Поодаль от рыболова, настороженно поглядывая кругом, вприпрыжку скачет на льду сорока, смешно подергивая длинным хвостом. Она трусливо приседает, по-воробьиному, бочком подскакивает поближе и, вытягивая шею, воровато высматривает: нельзя ли чем поживиться? Оценив обстановку, белобокая меняет тактику. Зная, что рыбак рано или поздно уйдет от лунки, а на льду кое-что останется, она трясет хвостом и трещит-верещит.
Не без умысла!
Трещит о том, что в такие холода рыба все равно клевать не будет, что мечта рыболова — лещи хотя и не спят, но цепенеют на дне глубоких илистых ям, а лобастые голавли просят не будить… Рыбьему населению теперь не до жиру, быть бы живу! Только у скользкого пугала-налима сейчас бодрое настроение. Но у него, большеротого, все не так, как у других рыб, все наоборот, шиворот-навыворот. Его сородичи — тресковые — живут в морях, а он предпочел пресную воду. Все порядочные рыбы любят рассветный час, солнце, тепло, а налиму ночь, тьма, непогода, холод — самая благодать. По ночам все рыбы, уткнув морды в коряги, спят, а налим бродяжничает. Рыбы нерестуют в теплое время года, а налим — в самые лютые морозы. Все осторожны, а налим любопытен, любит даже глядеть на огонек.

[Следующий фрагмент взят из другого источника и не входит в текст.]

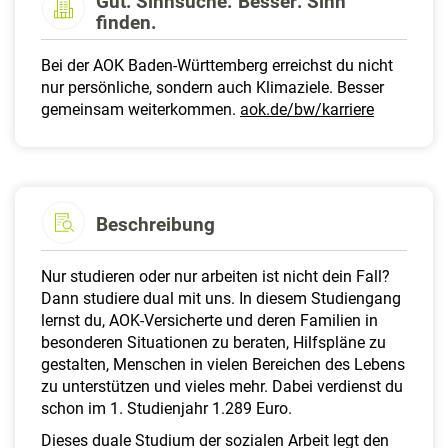
Gut: Sinnsuche. Besser: Sinn
a
finden.
l
t
Bei der AOK Baden-Württemberg erreichst du nicht
e
nur persönliche, sondern auch Klimaziele. Besser
n
gemeinsam weiterkommen.
aok.de/bw/karriere
Beschreibung
Nur studieren oder nur arbeiten ist nicht dein Fall?
Dann studiere dual mit uns. In diesem Studiengang
lernst du, AOK-Versicherte und deren Familien in
besonderen Situationen zu beraten, Hilfspläne zu
gestalten, Menschen in vielen Bereichen des Lebens
zu unterstützen und vieles mehr. Dabei verdienst du
schon im 1. Studienjahr 1.289 Euro.
Dieses duale Studium der sozialen Arbeit legt den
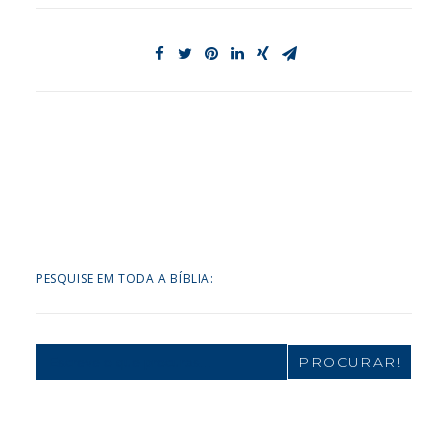
PESQUISE EM TODA A BÍBLIA:
Search
for:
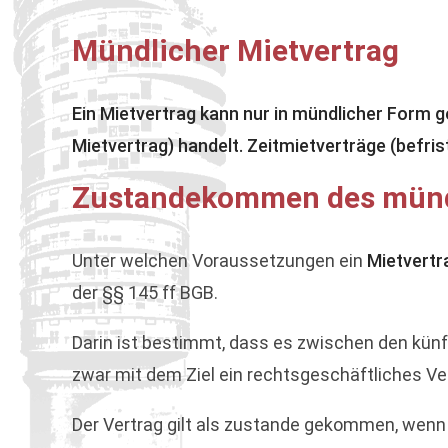
Mündlicher Mietvertrag
Ein Mietvertrag kann nur in mündlicher Form 
Mietvertrag) handelt. Zeitmietverträge (befr
Zustandekommen des münd
Unter welchen Voraussetzungen ein
Mietvertr
der §§ 145 ff BGB.
Darin ist bestimmt, dass es zwischen den künf
zwar mit dem Ziel ein rechtsgeschäftliches Ver
Der Vertrag gilt als zustande gekommen, wenn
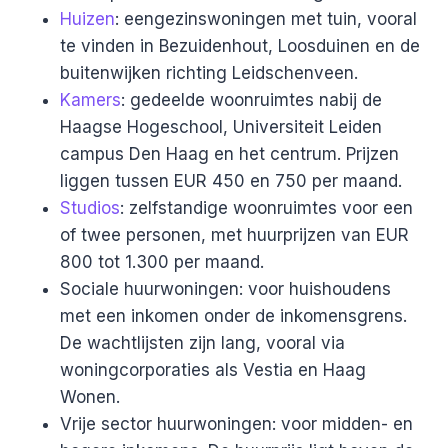
Huizen
: eengezinswoningen met tuin, vooral
te vinden in Bezuidenhout, Loosduinen en de
buitenwijken richting Leidschenveen.
Kamers
: gedeelde woonruimtes nabij de
Haagse Hogeschool, Universiteit Leiden
campus Den Haag en het centrum. Prijzen
liggen tussen EUR 450 en 750 per maand.
Studios
: zelfstandige woonruimtes voor een
of twee personen, met huurprijzen van EUR
800 tot 1.300 per maand.
Sociale huurwoningen: voor huishoudens
met een inkomen onder de inkomensgrens.
De wachtlijsten zijn lang, vooral via
woningcorporaties als Vestia en Haag
Wonen.
Vrije sector huurwoningen: voor midden- en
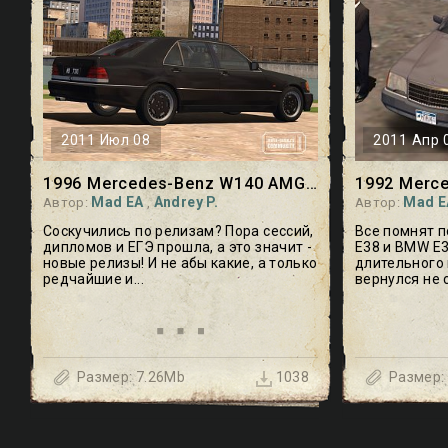
2011 Июл 08
2011 Апр 
1996 Mercedes-Benz W140 AMG S73
Mad EA
Andrey P.
Mad E
Автор:
,
Автор:
Соскучились по релизам? Пора сессий,
Все помнят 
дипломов и ЕГЭ прошла, а это значит -
E38 и BMW E3
новые релизы! И не абы какие, а только
длительного 
редчайшие и...
вернулся не с.
Mad EA
Mad EA
Andrey P.
Andrey P.
Размер: 7.26Mb
Размер:
1038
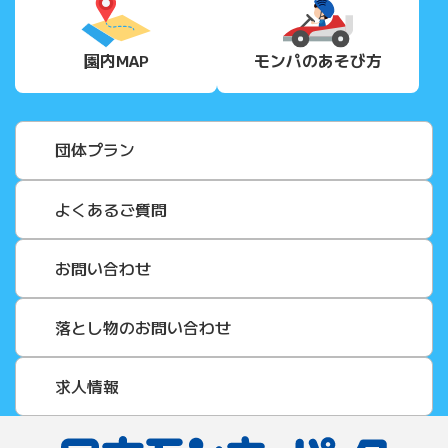
園内MAP
モンパの
あそび方
団体プラン
よくあるご質問
お問い合わせ
落とし物のお問い合わせ
求人情報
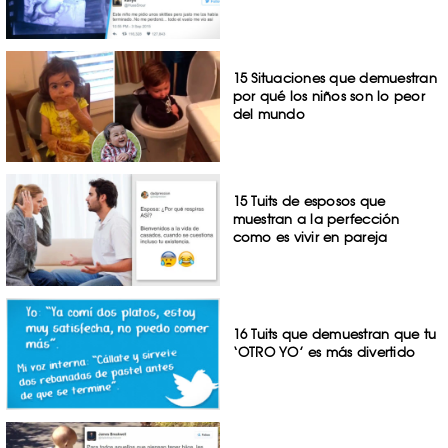
15 Situaciones que demuestran
por qué los niños son lo peor
del mundo
15 Tuits de esposos que
muestran a la perfección
como es vivir en pareja
16 Tuits que demuestran que tu
‘OTRO YO’ es más divertido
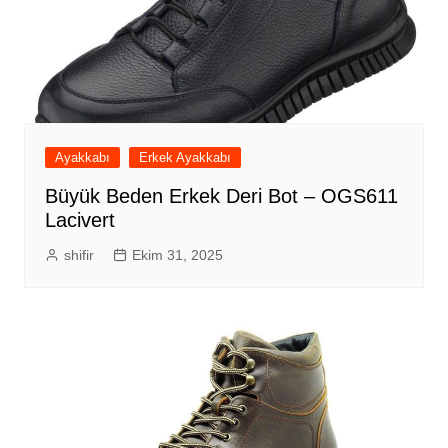
Ayakkabı
Erkek Ayakkabı
Büyük Beden Erkek Deri Bot – OGS611
Lacivert
shifir
Ekim 31, 2025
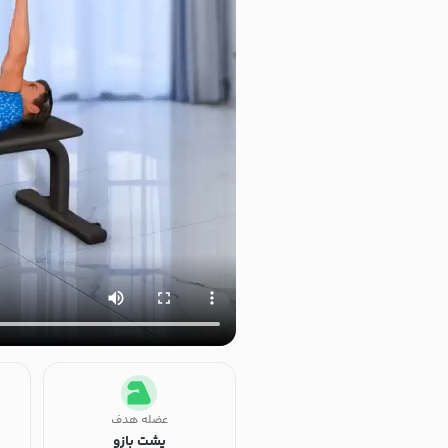
عضله هدف
پشت بازو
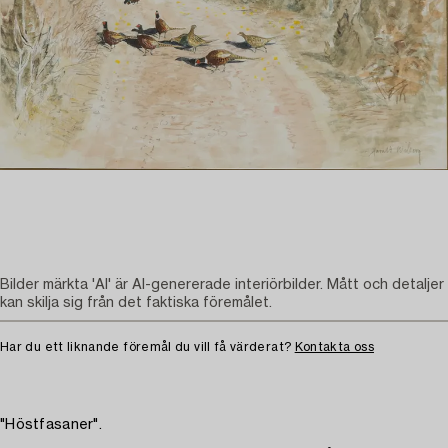
Bilder märkta 'AI' är AI-genererade interiörbilder. Mått och detaljer
kan skilja sig från det faktiska föremålet.
Har du ett liknande föremål du vill få värderat?
Kontakta oss
"Höstfasaner".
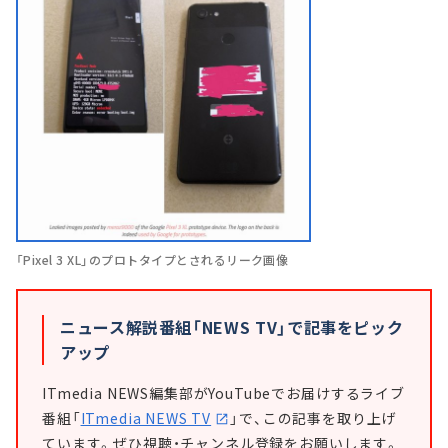
「Pixel 3 XL」のプロトタイプとされるリーク画像
ニュース解説番組「NEWS TV」で記事をピック
アップ
ITmedia NEWS編集部がYouTubeでお届けするライブ
番組「
ITmedia NEWS TV
」で、この記事を取り上げ
ています。ぜひ視聴・チャンネル登録をお願いします。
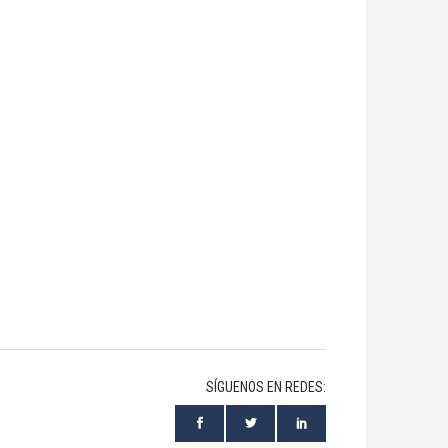
SÍGUENOS EN REDES:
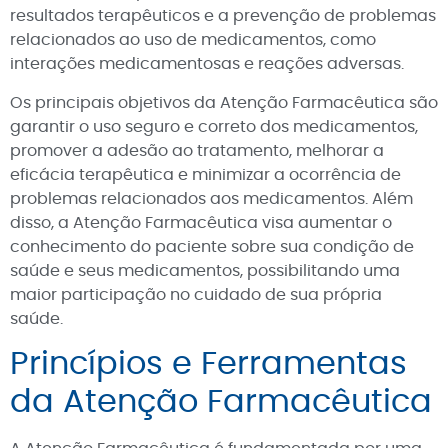
resultados terapêuticos e a prevenção de problemas
relacionados ao uso de medicamentos, como
interações medicamentosas e reações adversas.
Os principais objetivos da Atenção Farmacêutica são
garantir o uso seguro e correto dos medicamentos,
promover a adesão ao tratamento, melhorar a
eficácia terapêutica e minimizar a ocorrência de
problemas relacionados aos medicamentos. Além
disso, a Atenção Farmacêutica visa aumentar o
conhecimento do paciente sobre sua condição de
saúde e seus medicamentos, possibilitando uma
maior participação no cuidado de sua própria
saúde.
Princípios e Ferramentas
da Atenção Farmacêutica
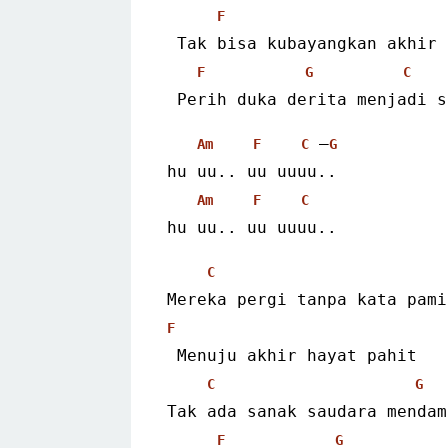
F
 Tak bisa kubayangkan akhir
F
G
C
 Perih duka derita menjadi 
 –
Am
F
C
G
hu uu.. uu uuuu..
Am
F
C
hu uu.. uu uuuu..
C
Mereka pergi tanpa kata pami
F
 Menuju akhir hayat pahit
C
G
Tak ada sanak saudara mendam
F
G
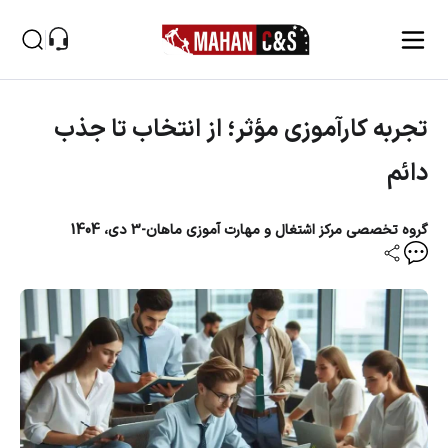
پاسخگوی سوالات شما
صفحه اصلی
تجربه کارآموزی مؤثر؛ از انتخاب تا جذب دائم
تجربه کارآموزی مؤثر؛ از انتخاب تا جذب
دائم
گروه تخصصی مرکز اشتغال و مهارت آموزی ماهان
-
3 دی، 1404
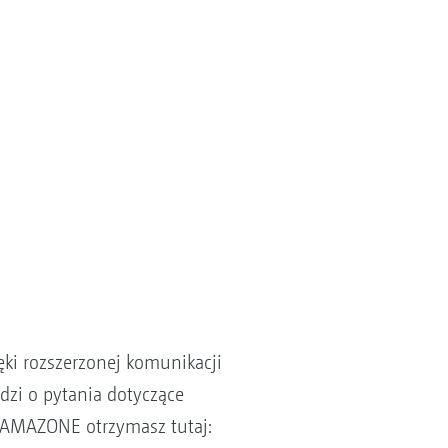
ki rozszerzonej komunikacji
zi o pytania dotyczące
d AMAZONE otrzymasz tutaj:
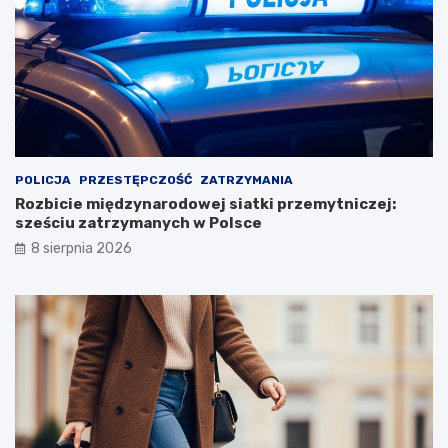
POLICJA
PRZESTĘPCZOŚĆ
ZATRZYMANIA
Rozbicie międzynarodowej siatki przemytniczej:
sześciu zatrzymanych w Polsce
8 sierpnia 2026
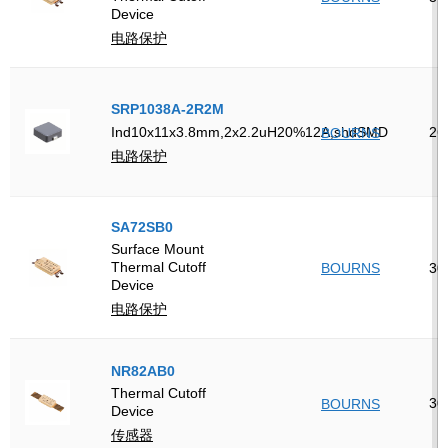
Device
电路保护
SRP1038A-2R2M
26
Ind10x11x3.8mm,2x2.2uH20%12A,shdSMD
BOURNS
电路保护
SA72SB0
Surface Mount
Thermal Cutoff
BOURNS
30
Device
电路保护
NR82AB0
Thermal Cutoff
30
BOURNS
Device
传感器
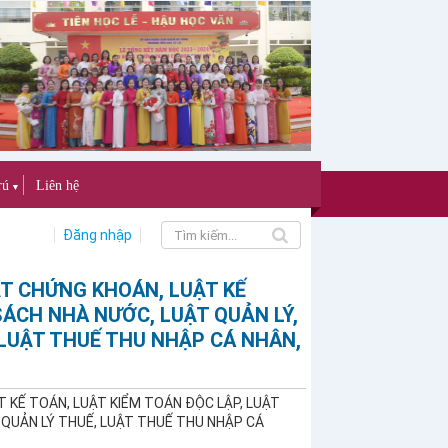
rú
Liên hệ
▼
Đăng nhập
ẬT CHỨNG KHOÁN, LUẬT KẾ
SÁCH NHÀ NƯỚC, LUẬT QUẢN LÝ,
 LUẬT THUẾ THU NHẬP CÁ NHÂN,
T KẾ TOÁN, LUẬT KIỂM TOÁN ĐỘC LẬP, LUẬT
 QUẢN LÝ THUẾ, LUẬT THUẾ THU NHẬP CÁ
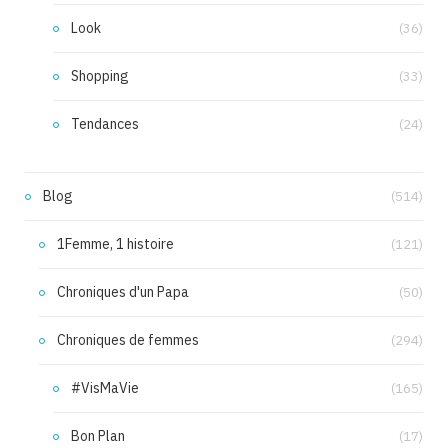
Look
(36)
Shopping
(33)
Tendances
(24)
Blog
(514)
1Femme, 1 histoire
(121)
Chroniques d'un Papa
(50)
Chroniques de femmes
(294)
#VisMaVie
(165)
Bon Plan
(17)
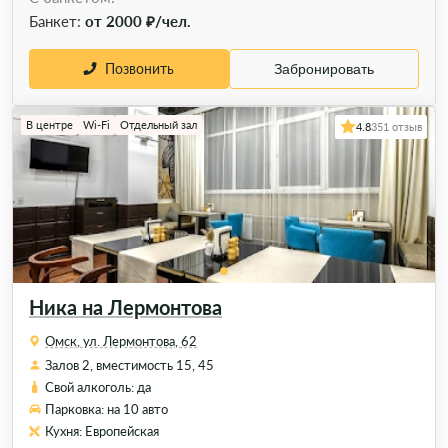
Банкет:
от 2000 ₽/чел.
Позвонить
Забронировать
В центре
Wi-Fi
Отдельный зал
4.8
351 отзыв
Ника на Лермонтова
Омск, ул. Лермонтова, 62
Залов 2, вместимость 15, 45
Свой алкоголь: да
Парковка: на 10 авто
Кухня: Европейская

Трещит сорока о том, что вот-вот сиверко поднимет снежную круговерть и поземка погонит всех рыболовов со льда.
…Догорает над Сухоной тусклая полоска заката. Едва заметные в сумеречном небе, неторопливо переговариваясь, пролетают над рекой стаи ворон, тянущие на ночлег. Быстро сгущаются сумерки. Чуть заметно курится серым паром черная вода в лунке рыболова, порождая седую изморозь, белую морозную стынь.